The other way to ask the question “What does it mean?” is to ask what football actually means. It is clear that nothing means anything on its own. Abstract activities like football, especially, appear to mean nothing at all. The rules of football, the players, the positions, the objectives—all of it is self-referential; it has no initial connection to everyday life. We make football, or anything else for that matter, meaningful by relating it to other things. Here, we can follow a few different methods.
The first is to look at the dynamics of the game. This is largely what entertains people who enjoy watching football. The game has its own peculiar rules, which may seem absurd but are consistent and do not change from match to match. Although some changes have occurred throughout its history, the way we describe the game has not changed. What changes is what can be done within the scope of these rules. No two matches are the same. The football spectator enjoys thinking about these possibilities for variation, and sometimes enjoys seeing them realized. The majority of "commentary" on football is a discussion of these potentials. Questions like, “Why didn't he pass there?”, “I wish he had passed like this,” or “That player shouldn't be there” are all directed at the game and have no direct relation to the everyday world.
What does all this mean to us? It conveys what can be done within a boundary (physical boundaries like the field, its lines, and time, as well as the rules of the game). It shows what kinds of moves the players can make in this limited, abstract universe, how they can use their bodies and minds, their concentration and conditioning, and how the manager can evaluate time and strategies. “How much preparation was made for the match?” “What is the state of viewer support?” “What are the physical conditions of the field?” “Is the weather rainy or clear?” “How objective is the referee?” The dynamics are endless. The entire match exists, it seems, just so we can talk about it.
On the other hand, football has a great history, a memory. This memory helps in comparing the relationships between matches and also influences how the next match will be played. No one enjoys football by looking at a single match in isolation. The past and the future are always included in the match. History, on the other hand, shows how sophisticated the game has become since the 19th century.

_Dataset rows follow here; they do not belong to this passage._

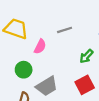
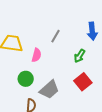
gray line: (65, 30) -> (55, 36), turned -32

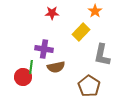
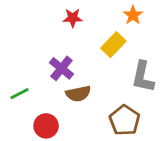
purple cross: (44, 49) -> (61, 68), turned 30
green line: (31, 67) -> (19, 94), moved, turned 56
red circle: (23, 77) -> (46, 126), moved

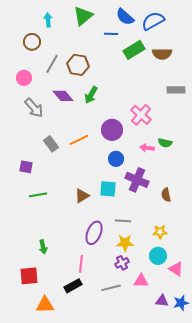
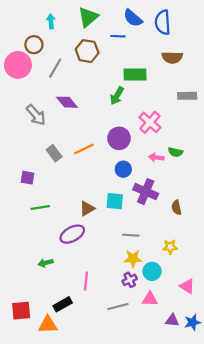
blue semicircle: (153, 21) -> (163, 22), turned -65
green rectangle: (134, 50) -> (135, 74), moved, turned 30
brown hexagon: (78, 65) -> (87, 51), moved
pink circle: (24, 78) -> (18, 65), moved, size x1.6
green arrow: (91, 95) -> (117, 96), moved
purple ellipse: (94, 233) -> (72, 234), moved, turned 40
green arrow: (43, 247) -> (46, 263), turned 88
cyan circle: (158, 256) -> (152, 271), moved
red square: (29, 276) -> (21, 311), moved
black rectangle: (73, 286) -> (63, 304), moved

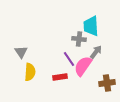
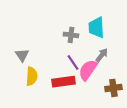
gray cross: (79, 39) -> (71, 35), moved
red rectangle: (60, 77) -> (64, 82), size x1.5

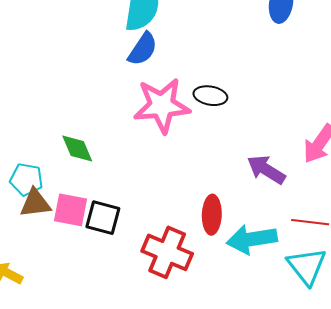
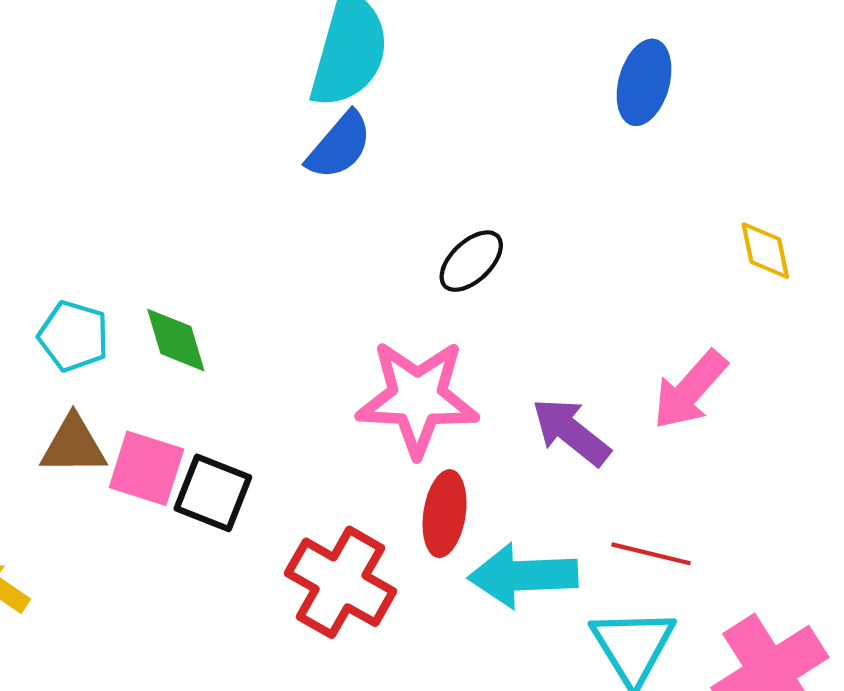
black ellipse: (210, 96) -> (471, 261), turned -60
pink star: (162, 105) -> (417, 398), moved
cyan pentagon: (26, 179) -> (74, 336), moved

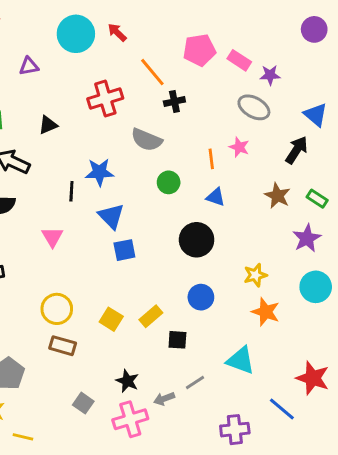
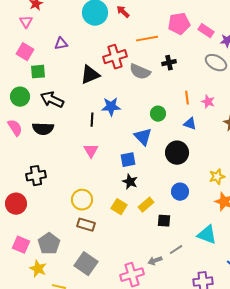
purple triangle: (29, 66) -> (61, 44), moved
orange line: (152, 72) -> (147, 39), turned -60
black cross: (174, 101) -> (169, 63), moved
black triangle: (48, 125) -> (90, 75), moved, size x1.5
gray semicircle: (147, 140) -> (140, 72), moved
pink star: (239, 147) -> (208, 102), moved
blue triangle: (111, 216) -> (143, 137), moved
pink triangle: (52, 237) -> (91, 151), moved
black star: (127, 381) -> (130, 182), moved
gray square: (83, 403) -> (86, 264), moved, size x1.6

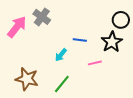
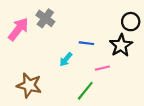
green line: (62, 84) -> (85, 91), moved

Some people might think this kind of meaning-making is too disconnected from life. However, we can also make football meaningful by relating it to life. This field is vast. From class struggles to capitalist concepts of entertainment, from computer games to the stock market, from the press to sociocultural strata, from sexual identities to hooliganism, from politics to nutrition, from street football to infrastructure projects, it is difficult to find something that we cannot relate to football. These are not things directly related to football itself, that is, the game and its dynamics. But if our concern is to search for meaning, meaning-making is easy, as long as we know how to ask questions.
Some might also be interested in the decorative aspects of the game. For example, they might be interested in the players' uniforms, how handsome they are or their private lives, team crests, trophies, the shapes of footballs, or stadium architecture. Some people might even be interested in simulations of the game, management games, transfers, betting, old football recordings, football sponsors, fan slogans, anthems, collector's items, football posters, or the TV graphics shown during a match.
What generally interests a classic football spectator, however, is the relationship between the rules and the game, strategy and field setup, and analyzing the relationship of external factors to the game. This is what makes the game meaningful. And it is we who establish these relationships; the game has no meaning on its own. It is truly difficult to explain this to someone who has never seen football, never been to a match, never participated in football conversations, does not know the history of football, and has not grasped the relationship between humans and the game. Fortunately, the football spectator or those who play it have no such concerns.